= Instructions for the task =
No pictures in the copy, please: retype all the records exactly.

= Extracted records =
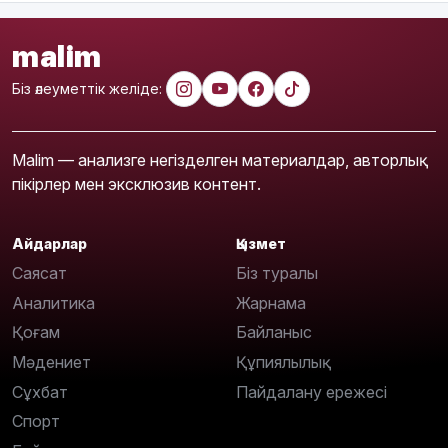
malim
Біз әлеуметтік желіде:
Malim — анализге негізделген материалдар, авторлық
пікірлер мен эксклюзив контент.
Айдарлар
Қызмет
Саясат
Біз туралы
Аналитика
Жарнама
Қоғам
Байланыс
Мәдениет
Құпиялылық
Сұхбат
Пайдалану ережесі
Спорт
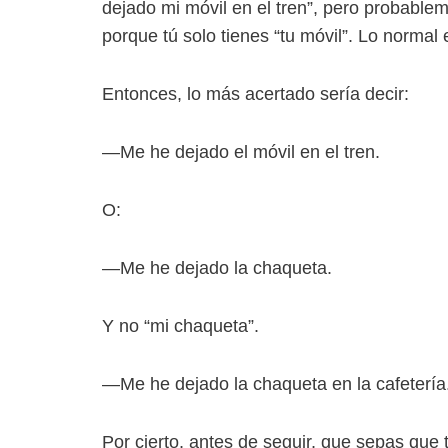
dejado mi móvil en el tren”, pero probablem
porque tú solo tienes “tu móvil”. Lo normal 
Entonces, lo más acertado sería decir:
—Me he dejado el móvil en el tren.
O:
—Me he dejado la chaqueta.
Y no “mi chaqueta”.
—Me he dejado la chaqueta en la cafetería
Por cierto, antes de seguir, que sepas que 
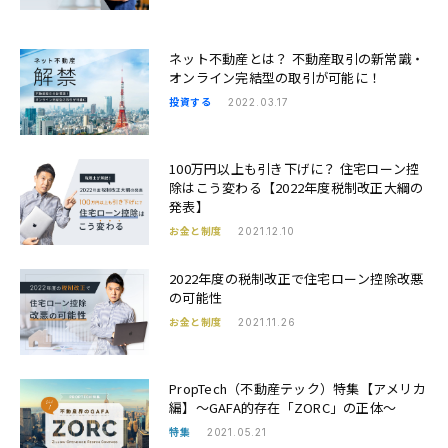
ネット不動産とは？ 不動産取引の新常識・
オンライン完結型の取引が可能に！
投資する
2022.03.17
100万円以上も引き下げに？ 住宅ローン控
除はこう変わる【2022年度税制改正大綱の
発表】
お金と制度
2021.12.10
2022年度の税制改正で住宅ローン控除改悪
の可能性
お金と制度
2021.11.26
PropTech（不動産テック）特集【アメリカ
編】〜GAFA的存在「ZORC」の正体〜
特集
2021.05.21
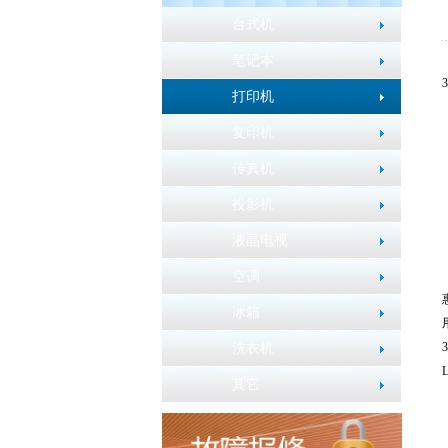
台式机
笔记本
3
打印机
复印机
传真机
投影机
液晶电视
空调
冰箱
洗衣机
L
其它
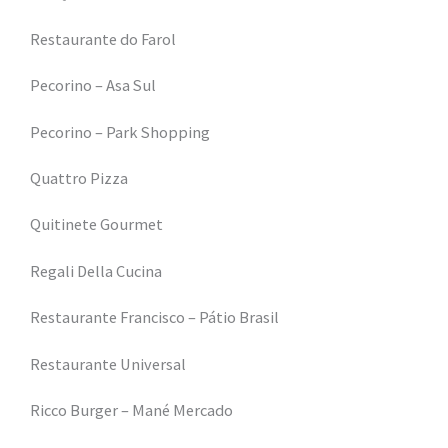
Restaurante do Farol
Pecorino – Asa Sul
Pecorino – Park Shopping
Quattro Pizza
Quitinete Gourmet
Regali Della Cucina
Restaurante Francisco – Pátio Brasil
Restaurante Universal
Ricco Burger – Mané Mercado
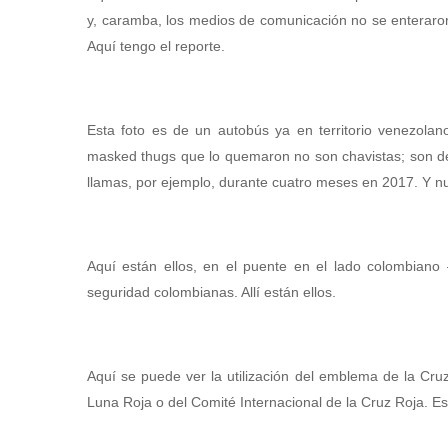
y, caramba, los medios de comunicación no se enteraron
Aquí tengo el reporte.
Esta foto es de un autobús ya en territorio venezola
masked thugs que lo quemaron no son chavistas; son de
llamas, por ejemplo, durante cuatro meses en 2017. Y 
Aquí están ellos, en el puente en el lado colombian
seguridad colombianas. Allí están ellos.
Aquí se puede ver la utilización del emblema de la Cruz
Luna Roja o del Comité Internacional de la Cruz Roja. E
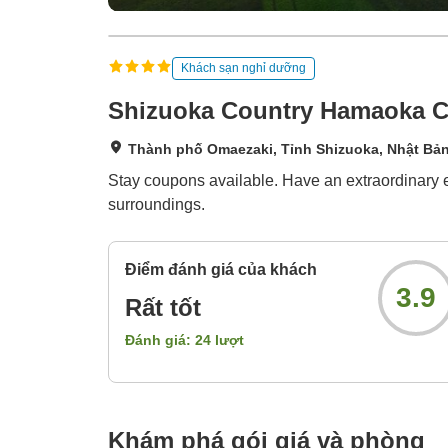
Khách sạn nghỉ dưỡng
Shizuoka Country Hamaoka C
Thành phố Omaezaki, Tỉnh Shizuoka, Nhật Bả
Stay coupons available. Have an extraordinary ex
surroundings.
Điểm đánh giá của khách
3.9
Rất tốt
Đánh giá:
24
lượt
Khám phá gói giá và phòng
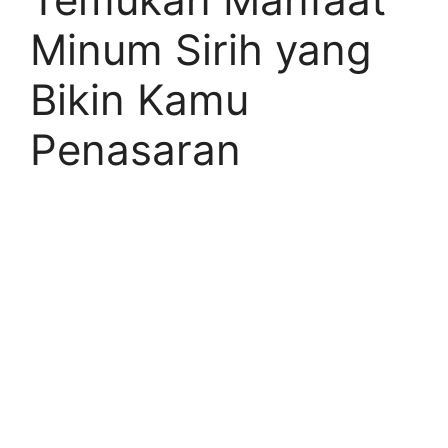
Minum Sirih yang
Bikin Kamu
Penasaran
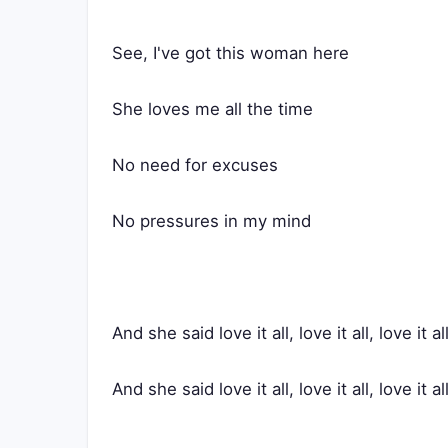
See, I've got this woman here
She loves me all the time
No need for excuses
No pressures in my mind
And she said love it all, love it all, love it al
And she said love it all, love it all, love it al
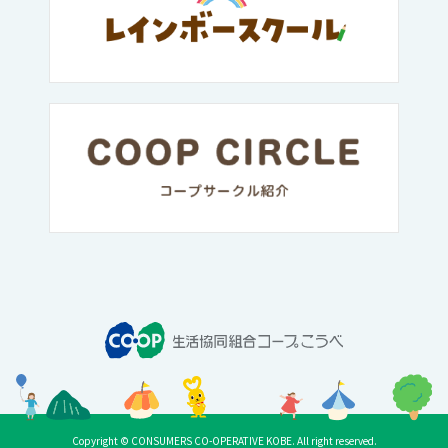
Copyright © CONSUMERS CO-OPERATIVE KOBE. All right reserved.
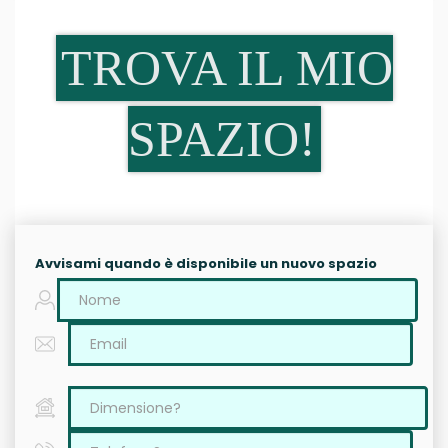
TROVA IL MIO
SPAZIO!
Avvisami quando è disponibile un nuovo spazio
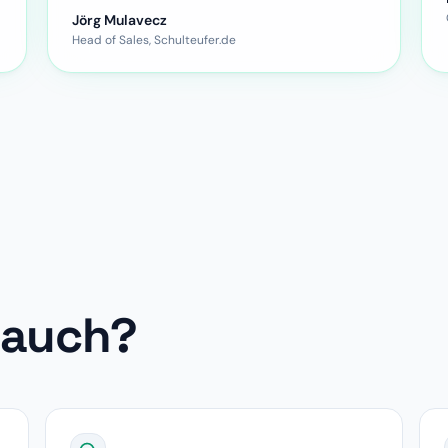
Jörg Mulavecz
Head of Sales, Schulteufer.de
 auch?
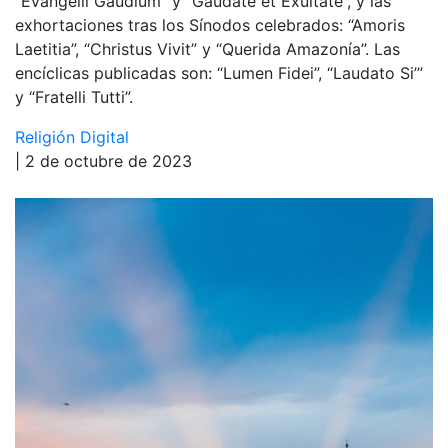
“Evangelii Gaudium” y “Gaudate et Exultate”, y las
exhortaciones tras los Sínodos celebrados: “Amoris
Laetitia”, “Christus Vivit” y “Querida Amazonía”. Las
encíclicas publicadas son: “Lumen Fidei”, “Laudato Si’”
y “Fratelli Tutti”.
Religión Digital
| 2 de octubre de 2023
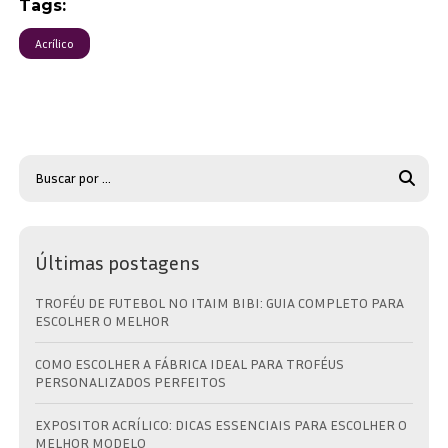
Tags:
Acrílico
Últimas postagens
TROFÉU DE FUTEBOL NO ITAIM BIBI: GUIA COMPLETO PARA
ESCOLHER O MELHOR
COMO ESCOLHER A FÁBRICA IDEAL PARA TROFÉUS
PERSONALIZADOS PERFEITOS
EXPOSITOR ACRÍLICO: DICAS ESSENCIAIS PARA ESCOLHER O
MELHOR MODELO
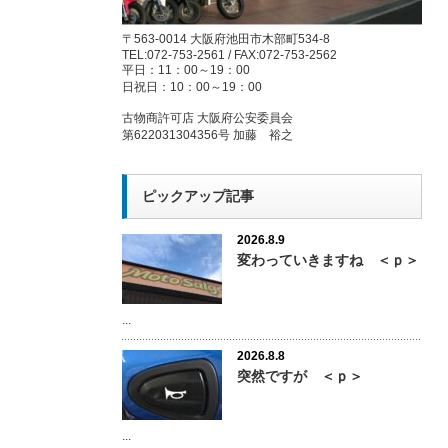
〒563-0014 大阪府池田市木部町534-8
TEL:072-753-2561 / FAX:072-753-2562
平日：11：00～19：00
日祝日：10：00～19：00
古物商許可店 大阪府公安委員会
第622031304356号 加藤 裕之
ピックアップ記事
2026.8.9
変わっていきますね ＜ｐ＞
...
2026.8.8
突然ですが ＜ｐ＞
...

= Response to this task =
malim
Біз әлеуметтік желіде:
Malim — анализге негізделген материалдар, авторлық
пікірлер мен эксклюзив контент.
Айдарлар
Қызмет
Саясат
Біз туралы
Аналитика
Жарнама
Қоғам
Байланыс
Мәдениет
Құпиялылық
Сұхбат
Пайдалану ережесі
Спорт
dejado mi móvil en el tren”, pero probablem
porque tú solo tienes “tu móvil”. Lo normal 
Entonces, lo más acertado sería decir:
—Me he dejado el móvil en el tren.
O:
—Me he dejado la chaqueta.
Y no “mi chaqueta”.
—Me he dejado la chaqueta en la cafetería
Por cierto, antes de seguir, que sepas que 
ネット不動産とは？ 不動産取引の新常識・
オンライン完結型の取引が可能に！
投資する
2022.03.17
100万円以上も引き下げに？ 住宅ローン控
除はこう変わる【2022年度税制改正大綱の
発表】
お金と制度
2021.12.10
2022年度の税制改正で住宅ローン控除改悪
の可能性
お金と制度
2021.11.26
PropTech（不動産テック）特集【アメリカ
編】〜GAFA的存在「ZORC」の正体〜
特集
2021.05.21
台式机
笔记本
3
打印机
复印机
传真机
投影机
液晶电视
空调
冰箱
洗衣机
L
其它
Restaurante do Farol
Pecorino – Asa Sul
Pecorino – Park Shopping
Quattro Pizza
Quitinete Gourmet
Regali Della Cucina
Restaurante Francisco – Pátio Brasil
Restaurante Universal
Ricco Burger – Mané Mercado
y, caramba, los medios de comunicación no se enteraron
Aquí tengo el reporte.
Esta foto es de un autobús ya en territorio venezola
masked thugs que lo quemaron no son chavistas; son de
llamas, por ejemplo, durante cuatro meses en 2017. Y 
Aquí están ellos, en el puente en el lado colombian
seguridad colombianas. Allí están ellos.
Aquí se puede ver la utilización del emblema de la Cruz
Luna Roja o del Comité Internacional de la Cruz Roja. E
Khách sạn nghỉ dưỡng
Shizuoka Country Hamaoka C
Thành phố Omaezaki, Tỉnh Shizuoka, Nhật Bả
Stay coupons available. Have an extraordinary ex
surroundings.
Điểm đánh giá của khách
3.9
Rất tốt
Đánh giá:
24
lượt
Khám phá gói giá và phòng
Minum Sirih yang
Bikin Kamu
Penasaran
See, I've got this woman here
She loves me all the time
No need for excuses
No pressures in my mind
And she said love it all, love it all, love it al
And she said love it all, love it all, love it al
Copyright © CONSUMERS CO-OPERATIVE KOBE. All right reserved.
TROVA IL MIO
SPAZIO!
Avvisami quando è disponibile un nuovo spazio
Jörg Mulavecz
Head of Sales, Schulteufer.de
 auch?
“Evangelii Gaudium” y “Gaudate et Exultate”, y las
exhortaciones tras los Sínodos celebrados: “Amoris
Laetitia”, “Christus Vivit” y “Querida Amazonía”. Las
encíclicas publicadas son: “Lumen Fidei”, “Laudato Si’”
y “Fratelli Tutti”.
Religión Digital
| 2 de octubre de 2023
Tags:
Acrílico
Últimas postagens
TROFÉU DE FUTEBOL NO ITAIM BIBI: GUIA COMPLETO PARA
ESCOLHER O MELHOR
COMO ESCOLHER A FÁBRICA IDEAL PARA TROFÉUS
PERSONALIZADOS PERFEITOS
EXPOSITOR ACRÍLICO: DICAS ESSENCIAIS PARA ESCOLHER O
MELHOR MODELO
〒563-0014 大阪府池田市木部町534-8
TEL:072-753-2561 / FAX:072-753-2562
平日：11：00～19：00
日祝日：10：00～19：00
古物商許可店 大阪府公安委員会
第622031304356号 加藤 裕之
ピックアップ記事
2026.8.9
変わっていきますね ＜ｐ＞
...
2026.8.8
突然ですが ＜ｐ＞
...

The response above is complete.